While operator personnel and contracting staff have not as yet decided to down tools, sources on the ground told Upstream that strike action remains a possibility.
Operations at upstream facilities are continuing as planned, however only essential workers are remaining in the field with most staff working from home, according to local media.
Thousands of people took to the streets of Myanmar’s commercial hub Yangon again on 17 February after a new charge was announced against ousted leader Aung San Suu Kyi, who remained under house arrest as Upstream went to press.
United Nations special rapporteur on Myanmar, Tom Andrews, said ahead of the rallies that he had received reports of soldiers being transported into Yangon from other regions, adding that he feared “we could be on the precipice of the military committing even greater crimes against the people of Myanmar”.
“In the past, such troop movements preceded killings, disappearances, and detentions on a mass scale,” he was quoted as saying by UK newspaper The Guardian.
Opponents of Myanmar’s military coup on Wednesday rejected the army's assertion that there was public support for their overthrowing of elected leader Aung San Suu Kyi.
Protesters are not convinced by the junta’s assurances, given at a news conference on Tuesday, that it would hold a fair election and would hand over power if defeated.
Nobel Peace laureate Aung San Suu Kyi now faces a new charge of violating a Natural Disaster Management Law on top of charges for illegally importing six walkie talkie radios.
More than 400 people have been arrested since the coup, while the military has repeatedly blocked communications. On Tuesday, an internet blackout was imposed for the third night running, according to the monitoring group NetBlocks.

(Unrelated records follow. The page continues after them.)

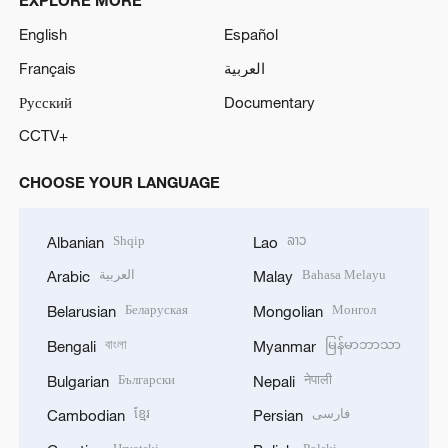
EXPLORE MORE
English
Español
Français
العربية
Русский
Documentary
CCTV+
CHOOSE YOUR LANGUAGE
Shqip
ລາວ
Albanian
Lao
العربية
Bahasa Melayu
Arabic
Malay
Беларуская
Монгол
Belarusian
Mongolian
বাংলা
မြန်မာဘာသာ
Bengali
Myanmar
Български
नेपाली
Bulgarian
Nepali
ខ្មែរ
فارسی
Cambodian
Persian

The shock coup came after the military alleged irregularities in last November’s polls that had returned Aung San Suu Kyi’s National League for Democracy to power with an increased majority.
Military spokesman Zaw Min Tun earlier this week claimed that both Aung San Suu Kyi and President Win Myint were in a “safer place” and “in good health”.
“It’s not like they were arrested — they are staying at their houses,” the general, who became the country’s vice minister of information after the coup, told a press conference.
Their next court hearing is scheduled for 1 March.